"""
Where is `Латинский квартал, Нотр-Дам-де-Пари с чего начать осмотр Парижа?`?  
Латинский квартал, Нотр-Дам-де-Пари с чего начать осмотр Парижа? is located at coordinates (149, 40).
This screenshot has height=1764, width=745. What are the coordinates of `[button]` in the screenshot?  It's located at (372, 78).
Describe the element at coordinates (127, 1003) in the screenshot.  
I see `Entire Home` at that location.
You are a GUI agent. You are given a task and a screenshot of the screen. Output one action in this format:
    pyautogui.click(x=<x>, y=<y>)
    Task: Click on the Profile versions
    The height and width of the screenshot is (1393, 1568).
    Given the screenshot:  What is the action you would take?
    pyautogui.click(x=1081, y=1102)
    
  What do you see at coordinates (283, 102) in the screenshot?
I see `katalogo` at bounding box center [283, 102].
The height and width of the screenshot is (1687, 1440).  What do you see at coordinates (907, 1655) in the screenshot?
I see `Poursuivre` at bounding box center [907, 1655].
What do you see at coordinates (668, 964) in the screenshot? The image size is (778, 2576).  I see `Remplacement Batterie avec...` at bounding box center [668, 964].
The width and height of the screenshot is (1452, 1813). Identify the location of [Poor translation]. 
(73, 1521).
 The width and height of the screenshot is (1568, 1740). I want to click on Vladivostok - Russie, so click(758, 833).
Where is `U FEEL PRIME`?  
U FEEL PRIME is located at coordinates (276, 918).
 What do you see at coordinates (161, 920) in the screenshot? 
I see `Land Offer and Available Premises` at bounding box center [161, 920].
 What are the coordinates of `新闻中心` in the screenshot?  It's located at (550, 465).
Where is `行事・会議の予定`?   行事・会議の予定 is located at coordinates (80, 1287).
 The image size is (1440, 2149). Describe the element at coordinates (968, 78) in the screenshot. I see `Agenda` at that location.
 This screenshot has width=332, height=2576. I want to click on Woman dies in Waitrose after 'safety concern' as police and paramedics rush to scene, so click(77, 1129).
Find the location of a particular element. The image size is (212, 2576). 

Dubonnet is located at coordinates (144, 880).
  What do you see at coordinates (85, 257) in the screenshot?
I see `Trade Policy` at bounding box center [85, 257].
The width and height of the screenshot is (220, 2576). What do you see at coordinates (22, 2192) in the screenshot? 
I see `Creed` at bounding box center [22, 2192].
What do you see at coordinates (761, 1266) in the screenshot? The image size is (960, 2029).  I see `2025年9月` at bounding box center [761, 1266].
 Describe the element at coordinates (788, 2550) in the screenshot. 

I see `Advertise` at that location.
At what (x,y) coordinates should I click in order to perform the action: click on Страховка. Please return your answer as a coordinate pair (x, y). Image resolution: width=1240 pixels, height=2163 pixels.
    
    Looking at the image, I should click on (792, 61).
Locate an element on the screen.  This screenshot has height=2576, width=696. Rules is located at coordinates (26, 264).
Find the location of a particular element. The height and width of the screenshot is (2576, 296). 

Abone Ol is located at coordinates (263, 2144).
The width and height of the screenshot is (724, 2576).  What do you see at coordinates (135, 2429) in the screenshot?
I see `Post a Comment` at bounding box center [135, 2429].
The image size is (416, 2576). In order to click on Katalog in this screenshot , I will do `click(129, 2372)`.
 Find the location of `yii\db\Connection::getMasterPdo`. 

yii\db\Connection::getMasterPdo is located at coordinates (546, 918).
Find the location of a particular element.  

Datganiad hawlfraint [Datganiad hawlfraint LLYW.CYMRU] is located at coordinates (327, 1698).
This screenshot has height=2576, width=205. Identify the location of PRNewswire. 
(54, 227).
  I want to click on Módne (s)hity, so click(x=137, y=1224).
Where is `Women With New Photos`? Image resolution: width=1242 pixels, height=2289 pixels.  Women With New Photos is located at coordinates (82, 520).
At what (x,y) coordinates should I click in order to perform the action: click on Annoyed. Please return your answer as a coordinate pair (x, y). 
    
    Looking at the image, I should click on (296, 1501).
"""
- [Exercise requirements]: Which lines run from the one holding "pyautogui.click(x=<x>, y=<y>)" through the one holding "The height and width of the screenshot is (1393, 1568)." in the records above? Repeat them exactly, both included, and nothing more.

- [Task result]:
    pyautogui.click(x=<x>, y=<y>)
    Task: Click on the Profile versions
    The height and width of the screenshot is (1393, 1568).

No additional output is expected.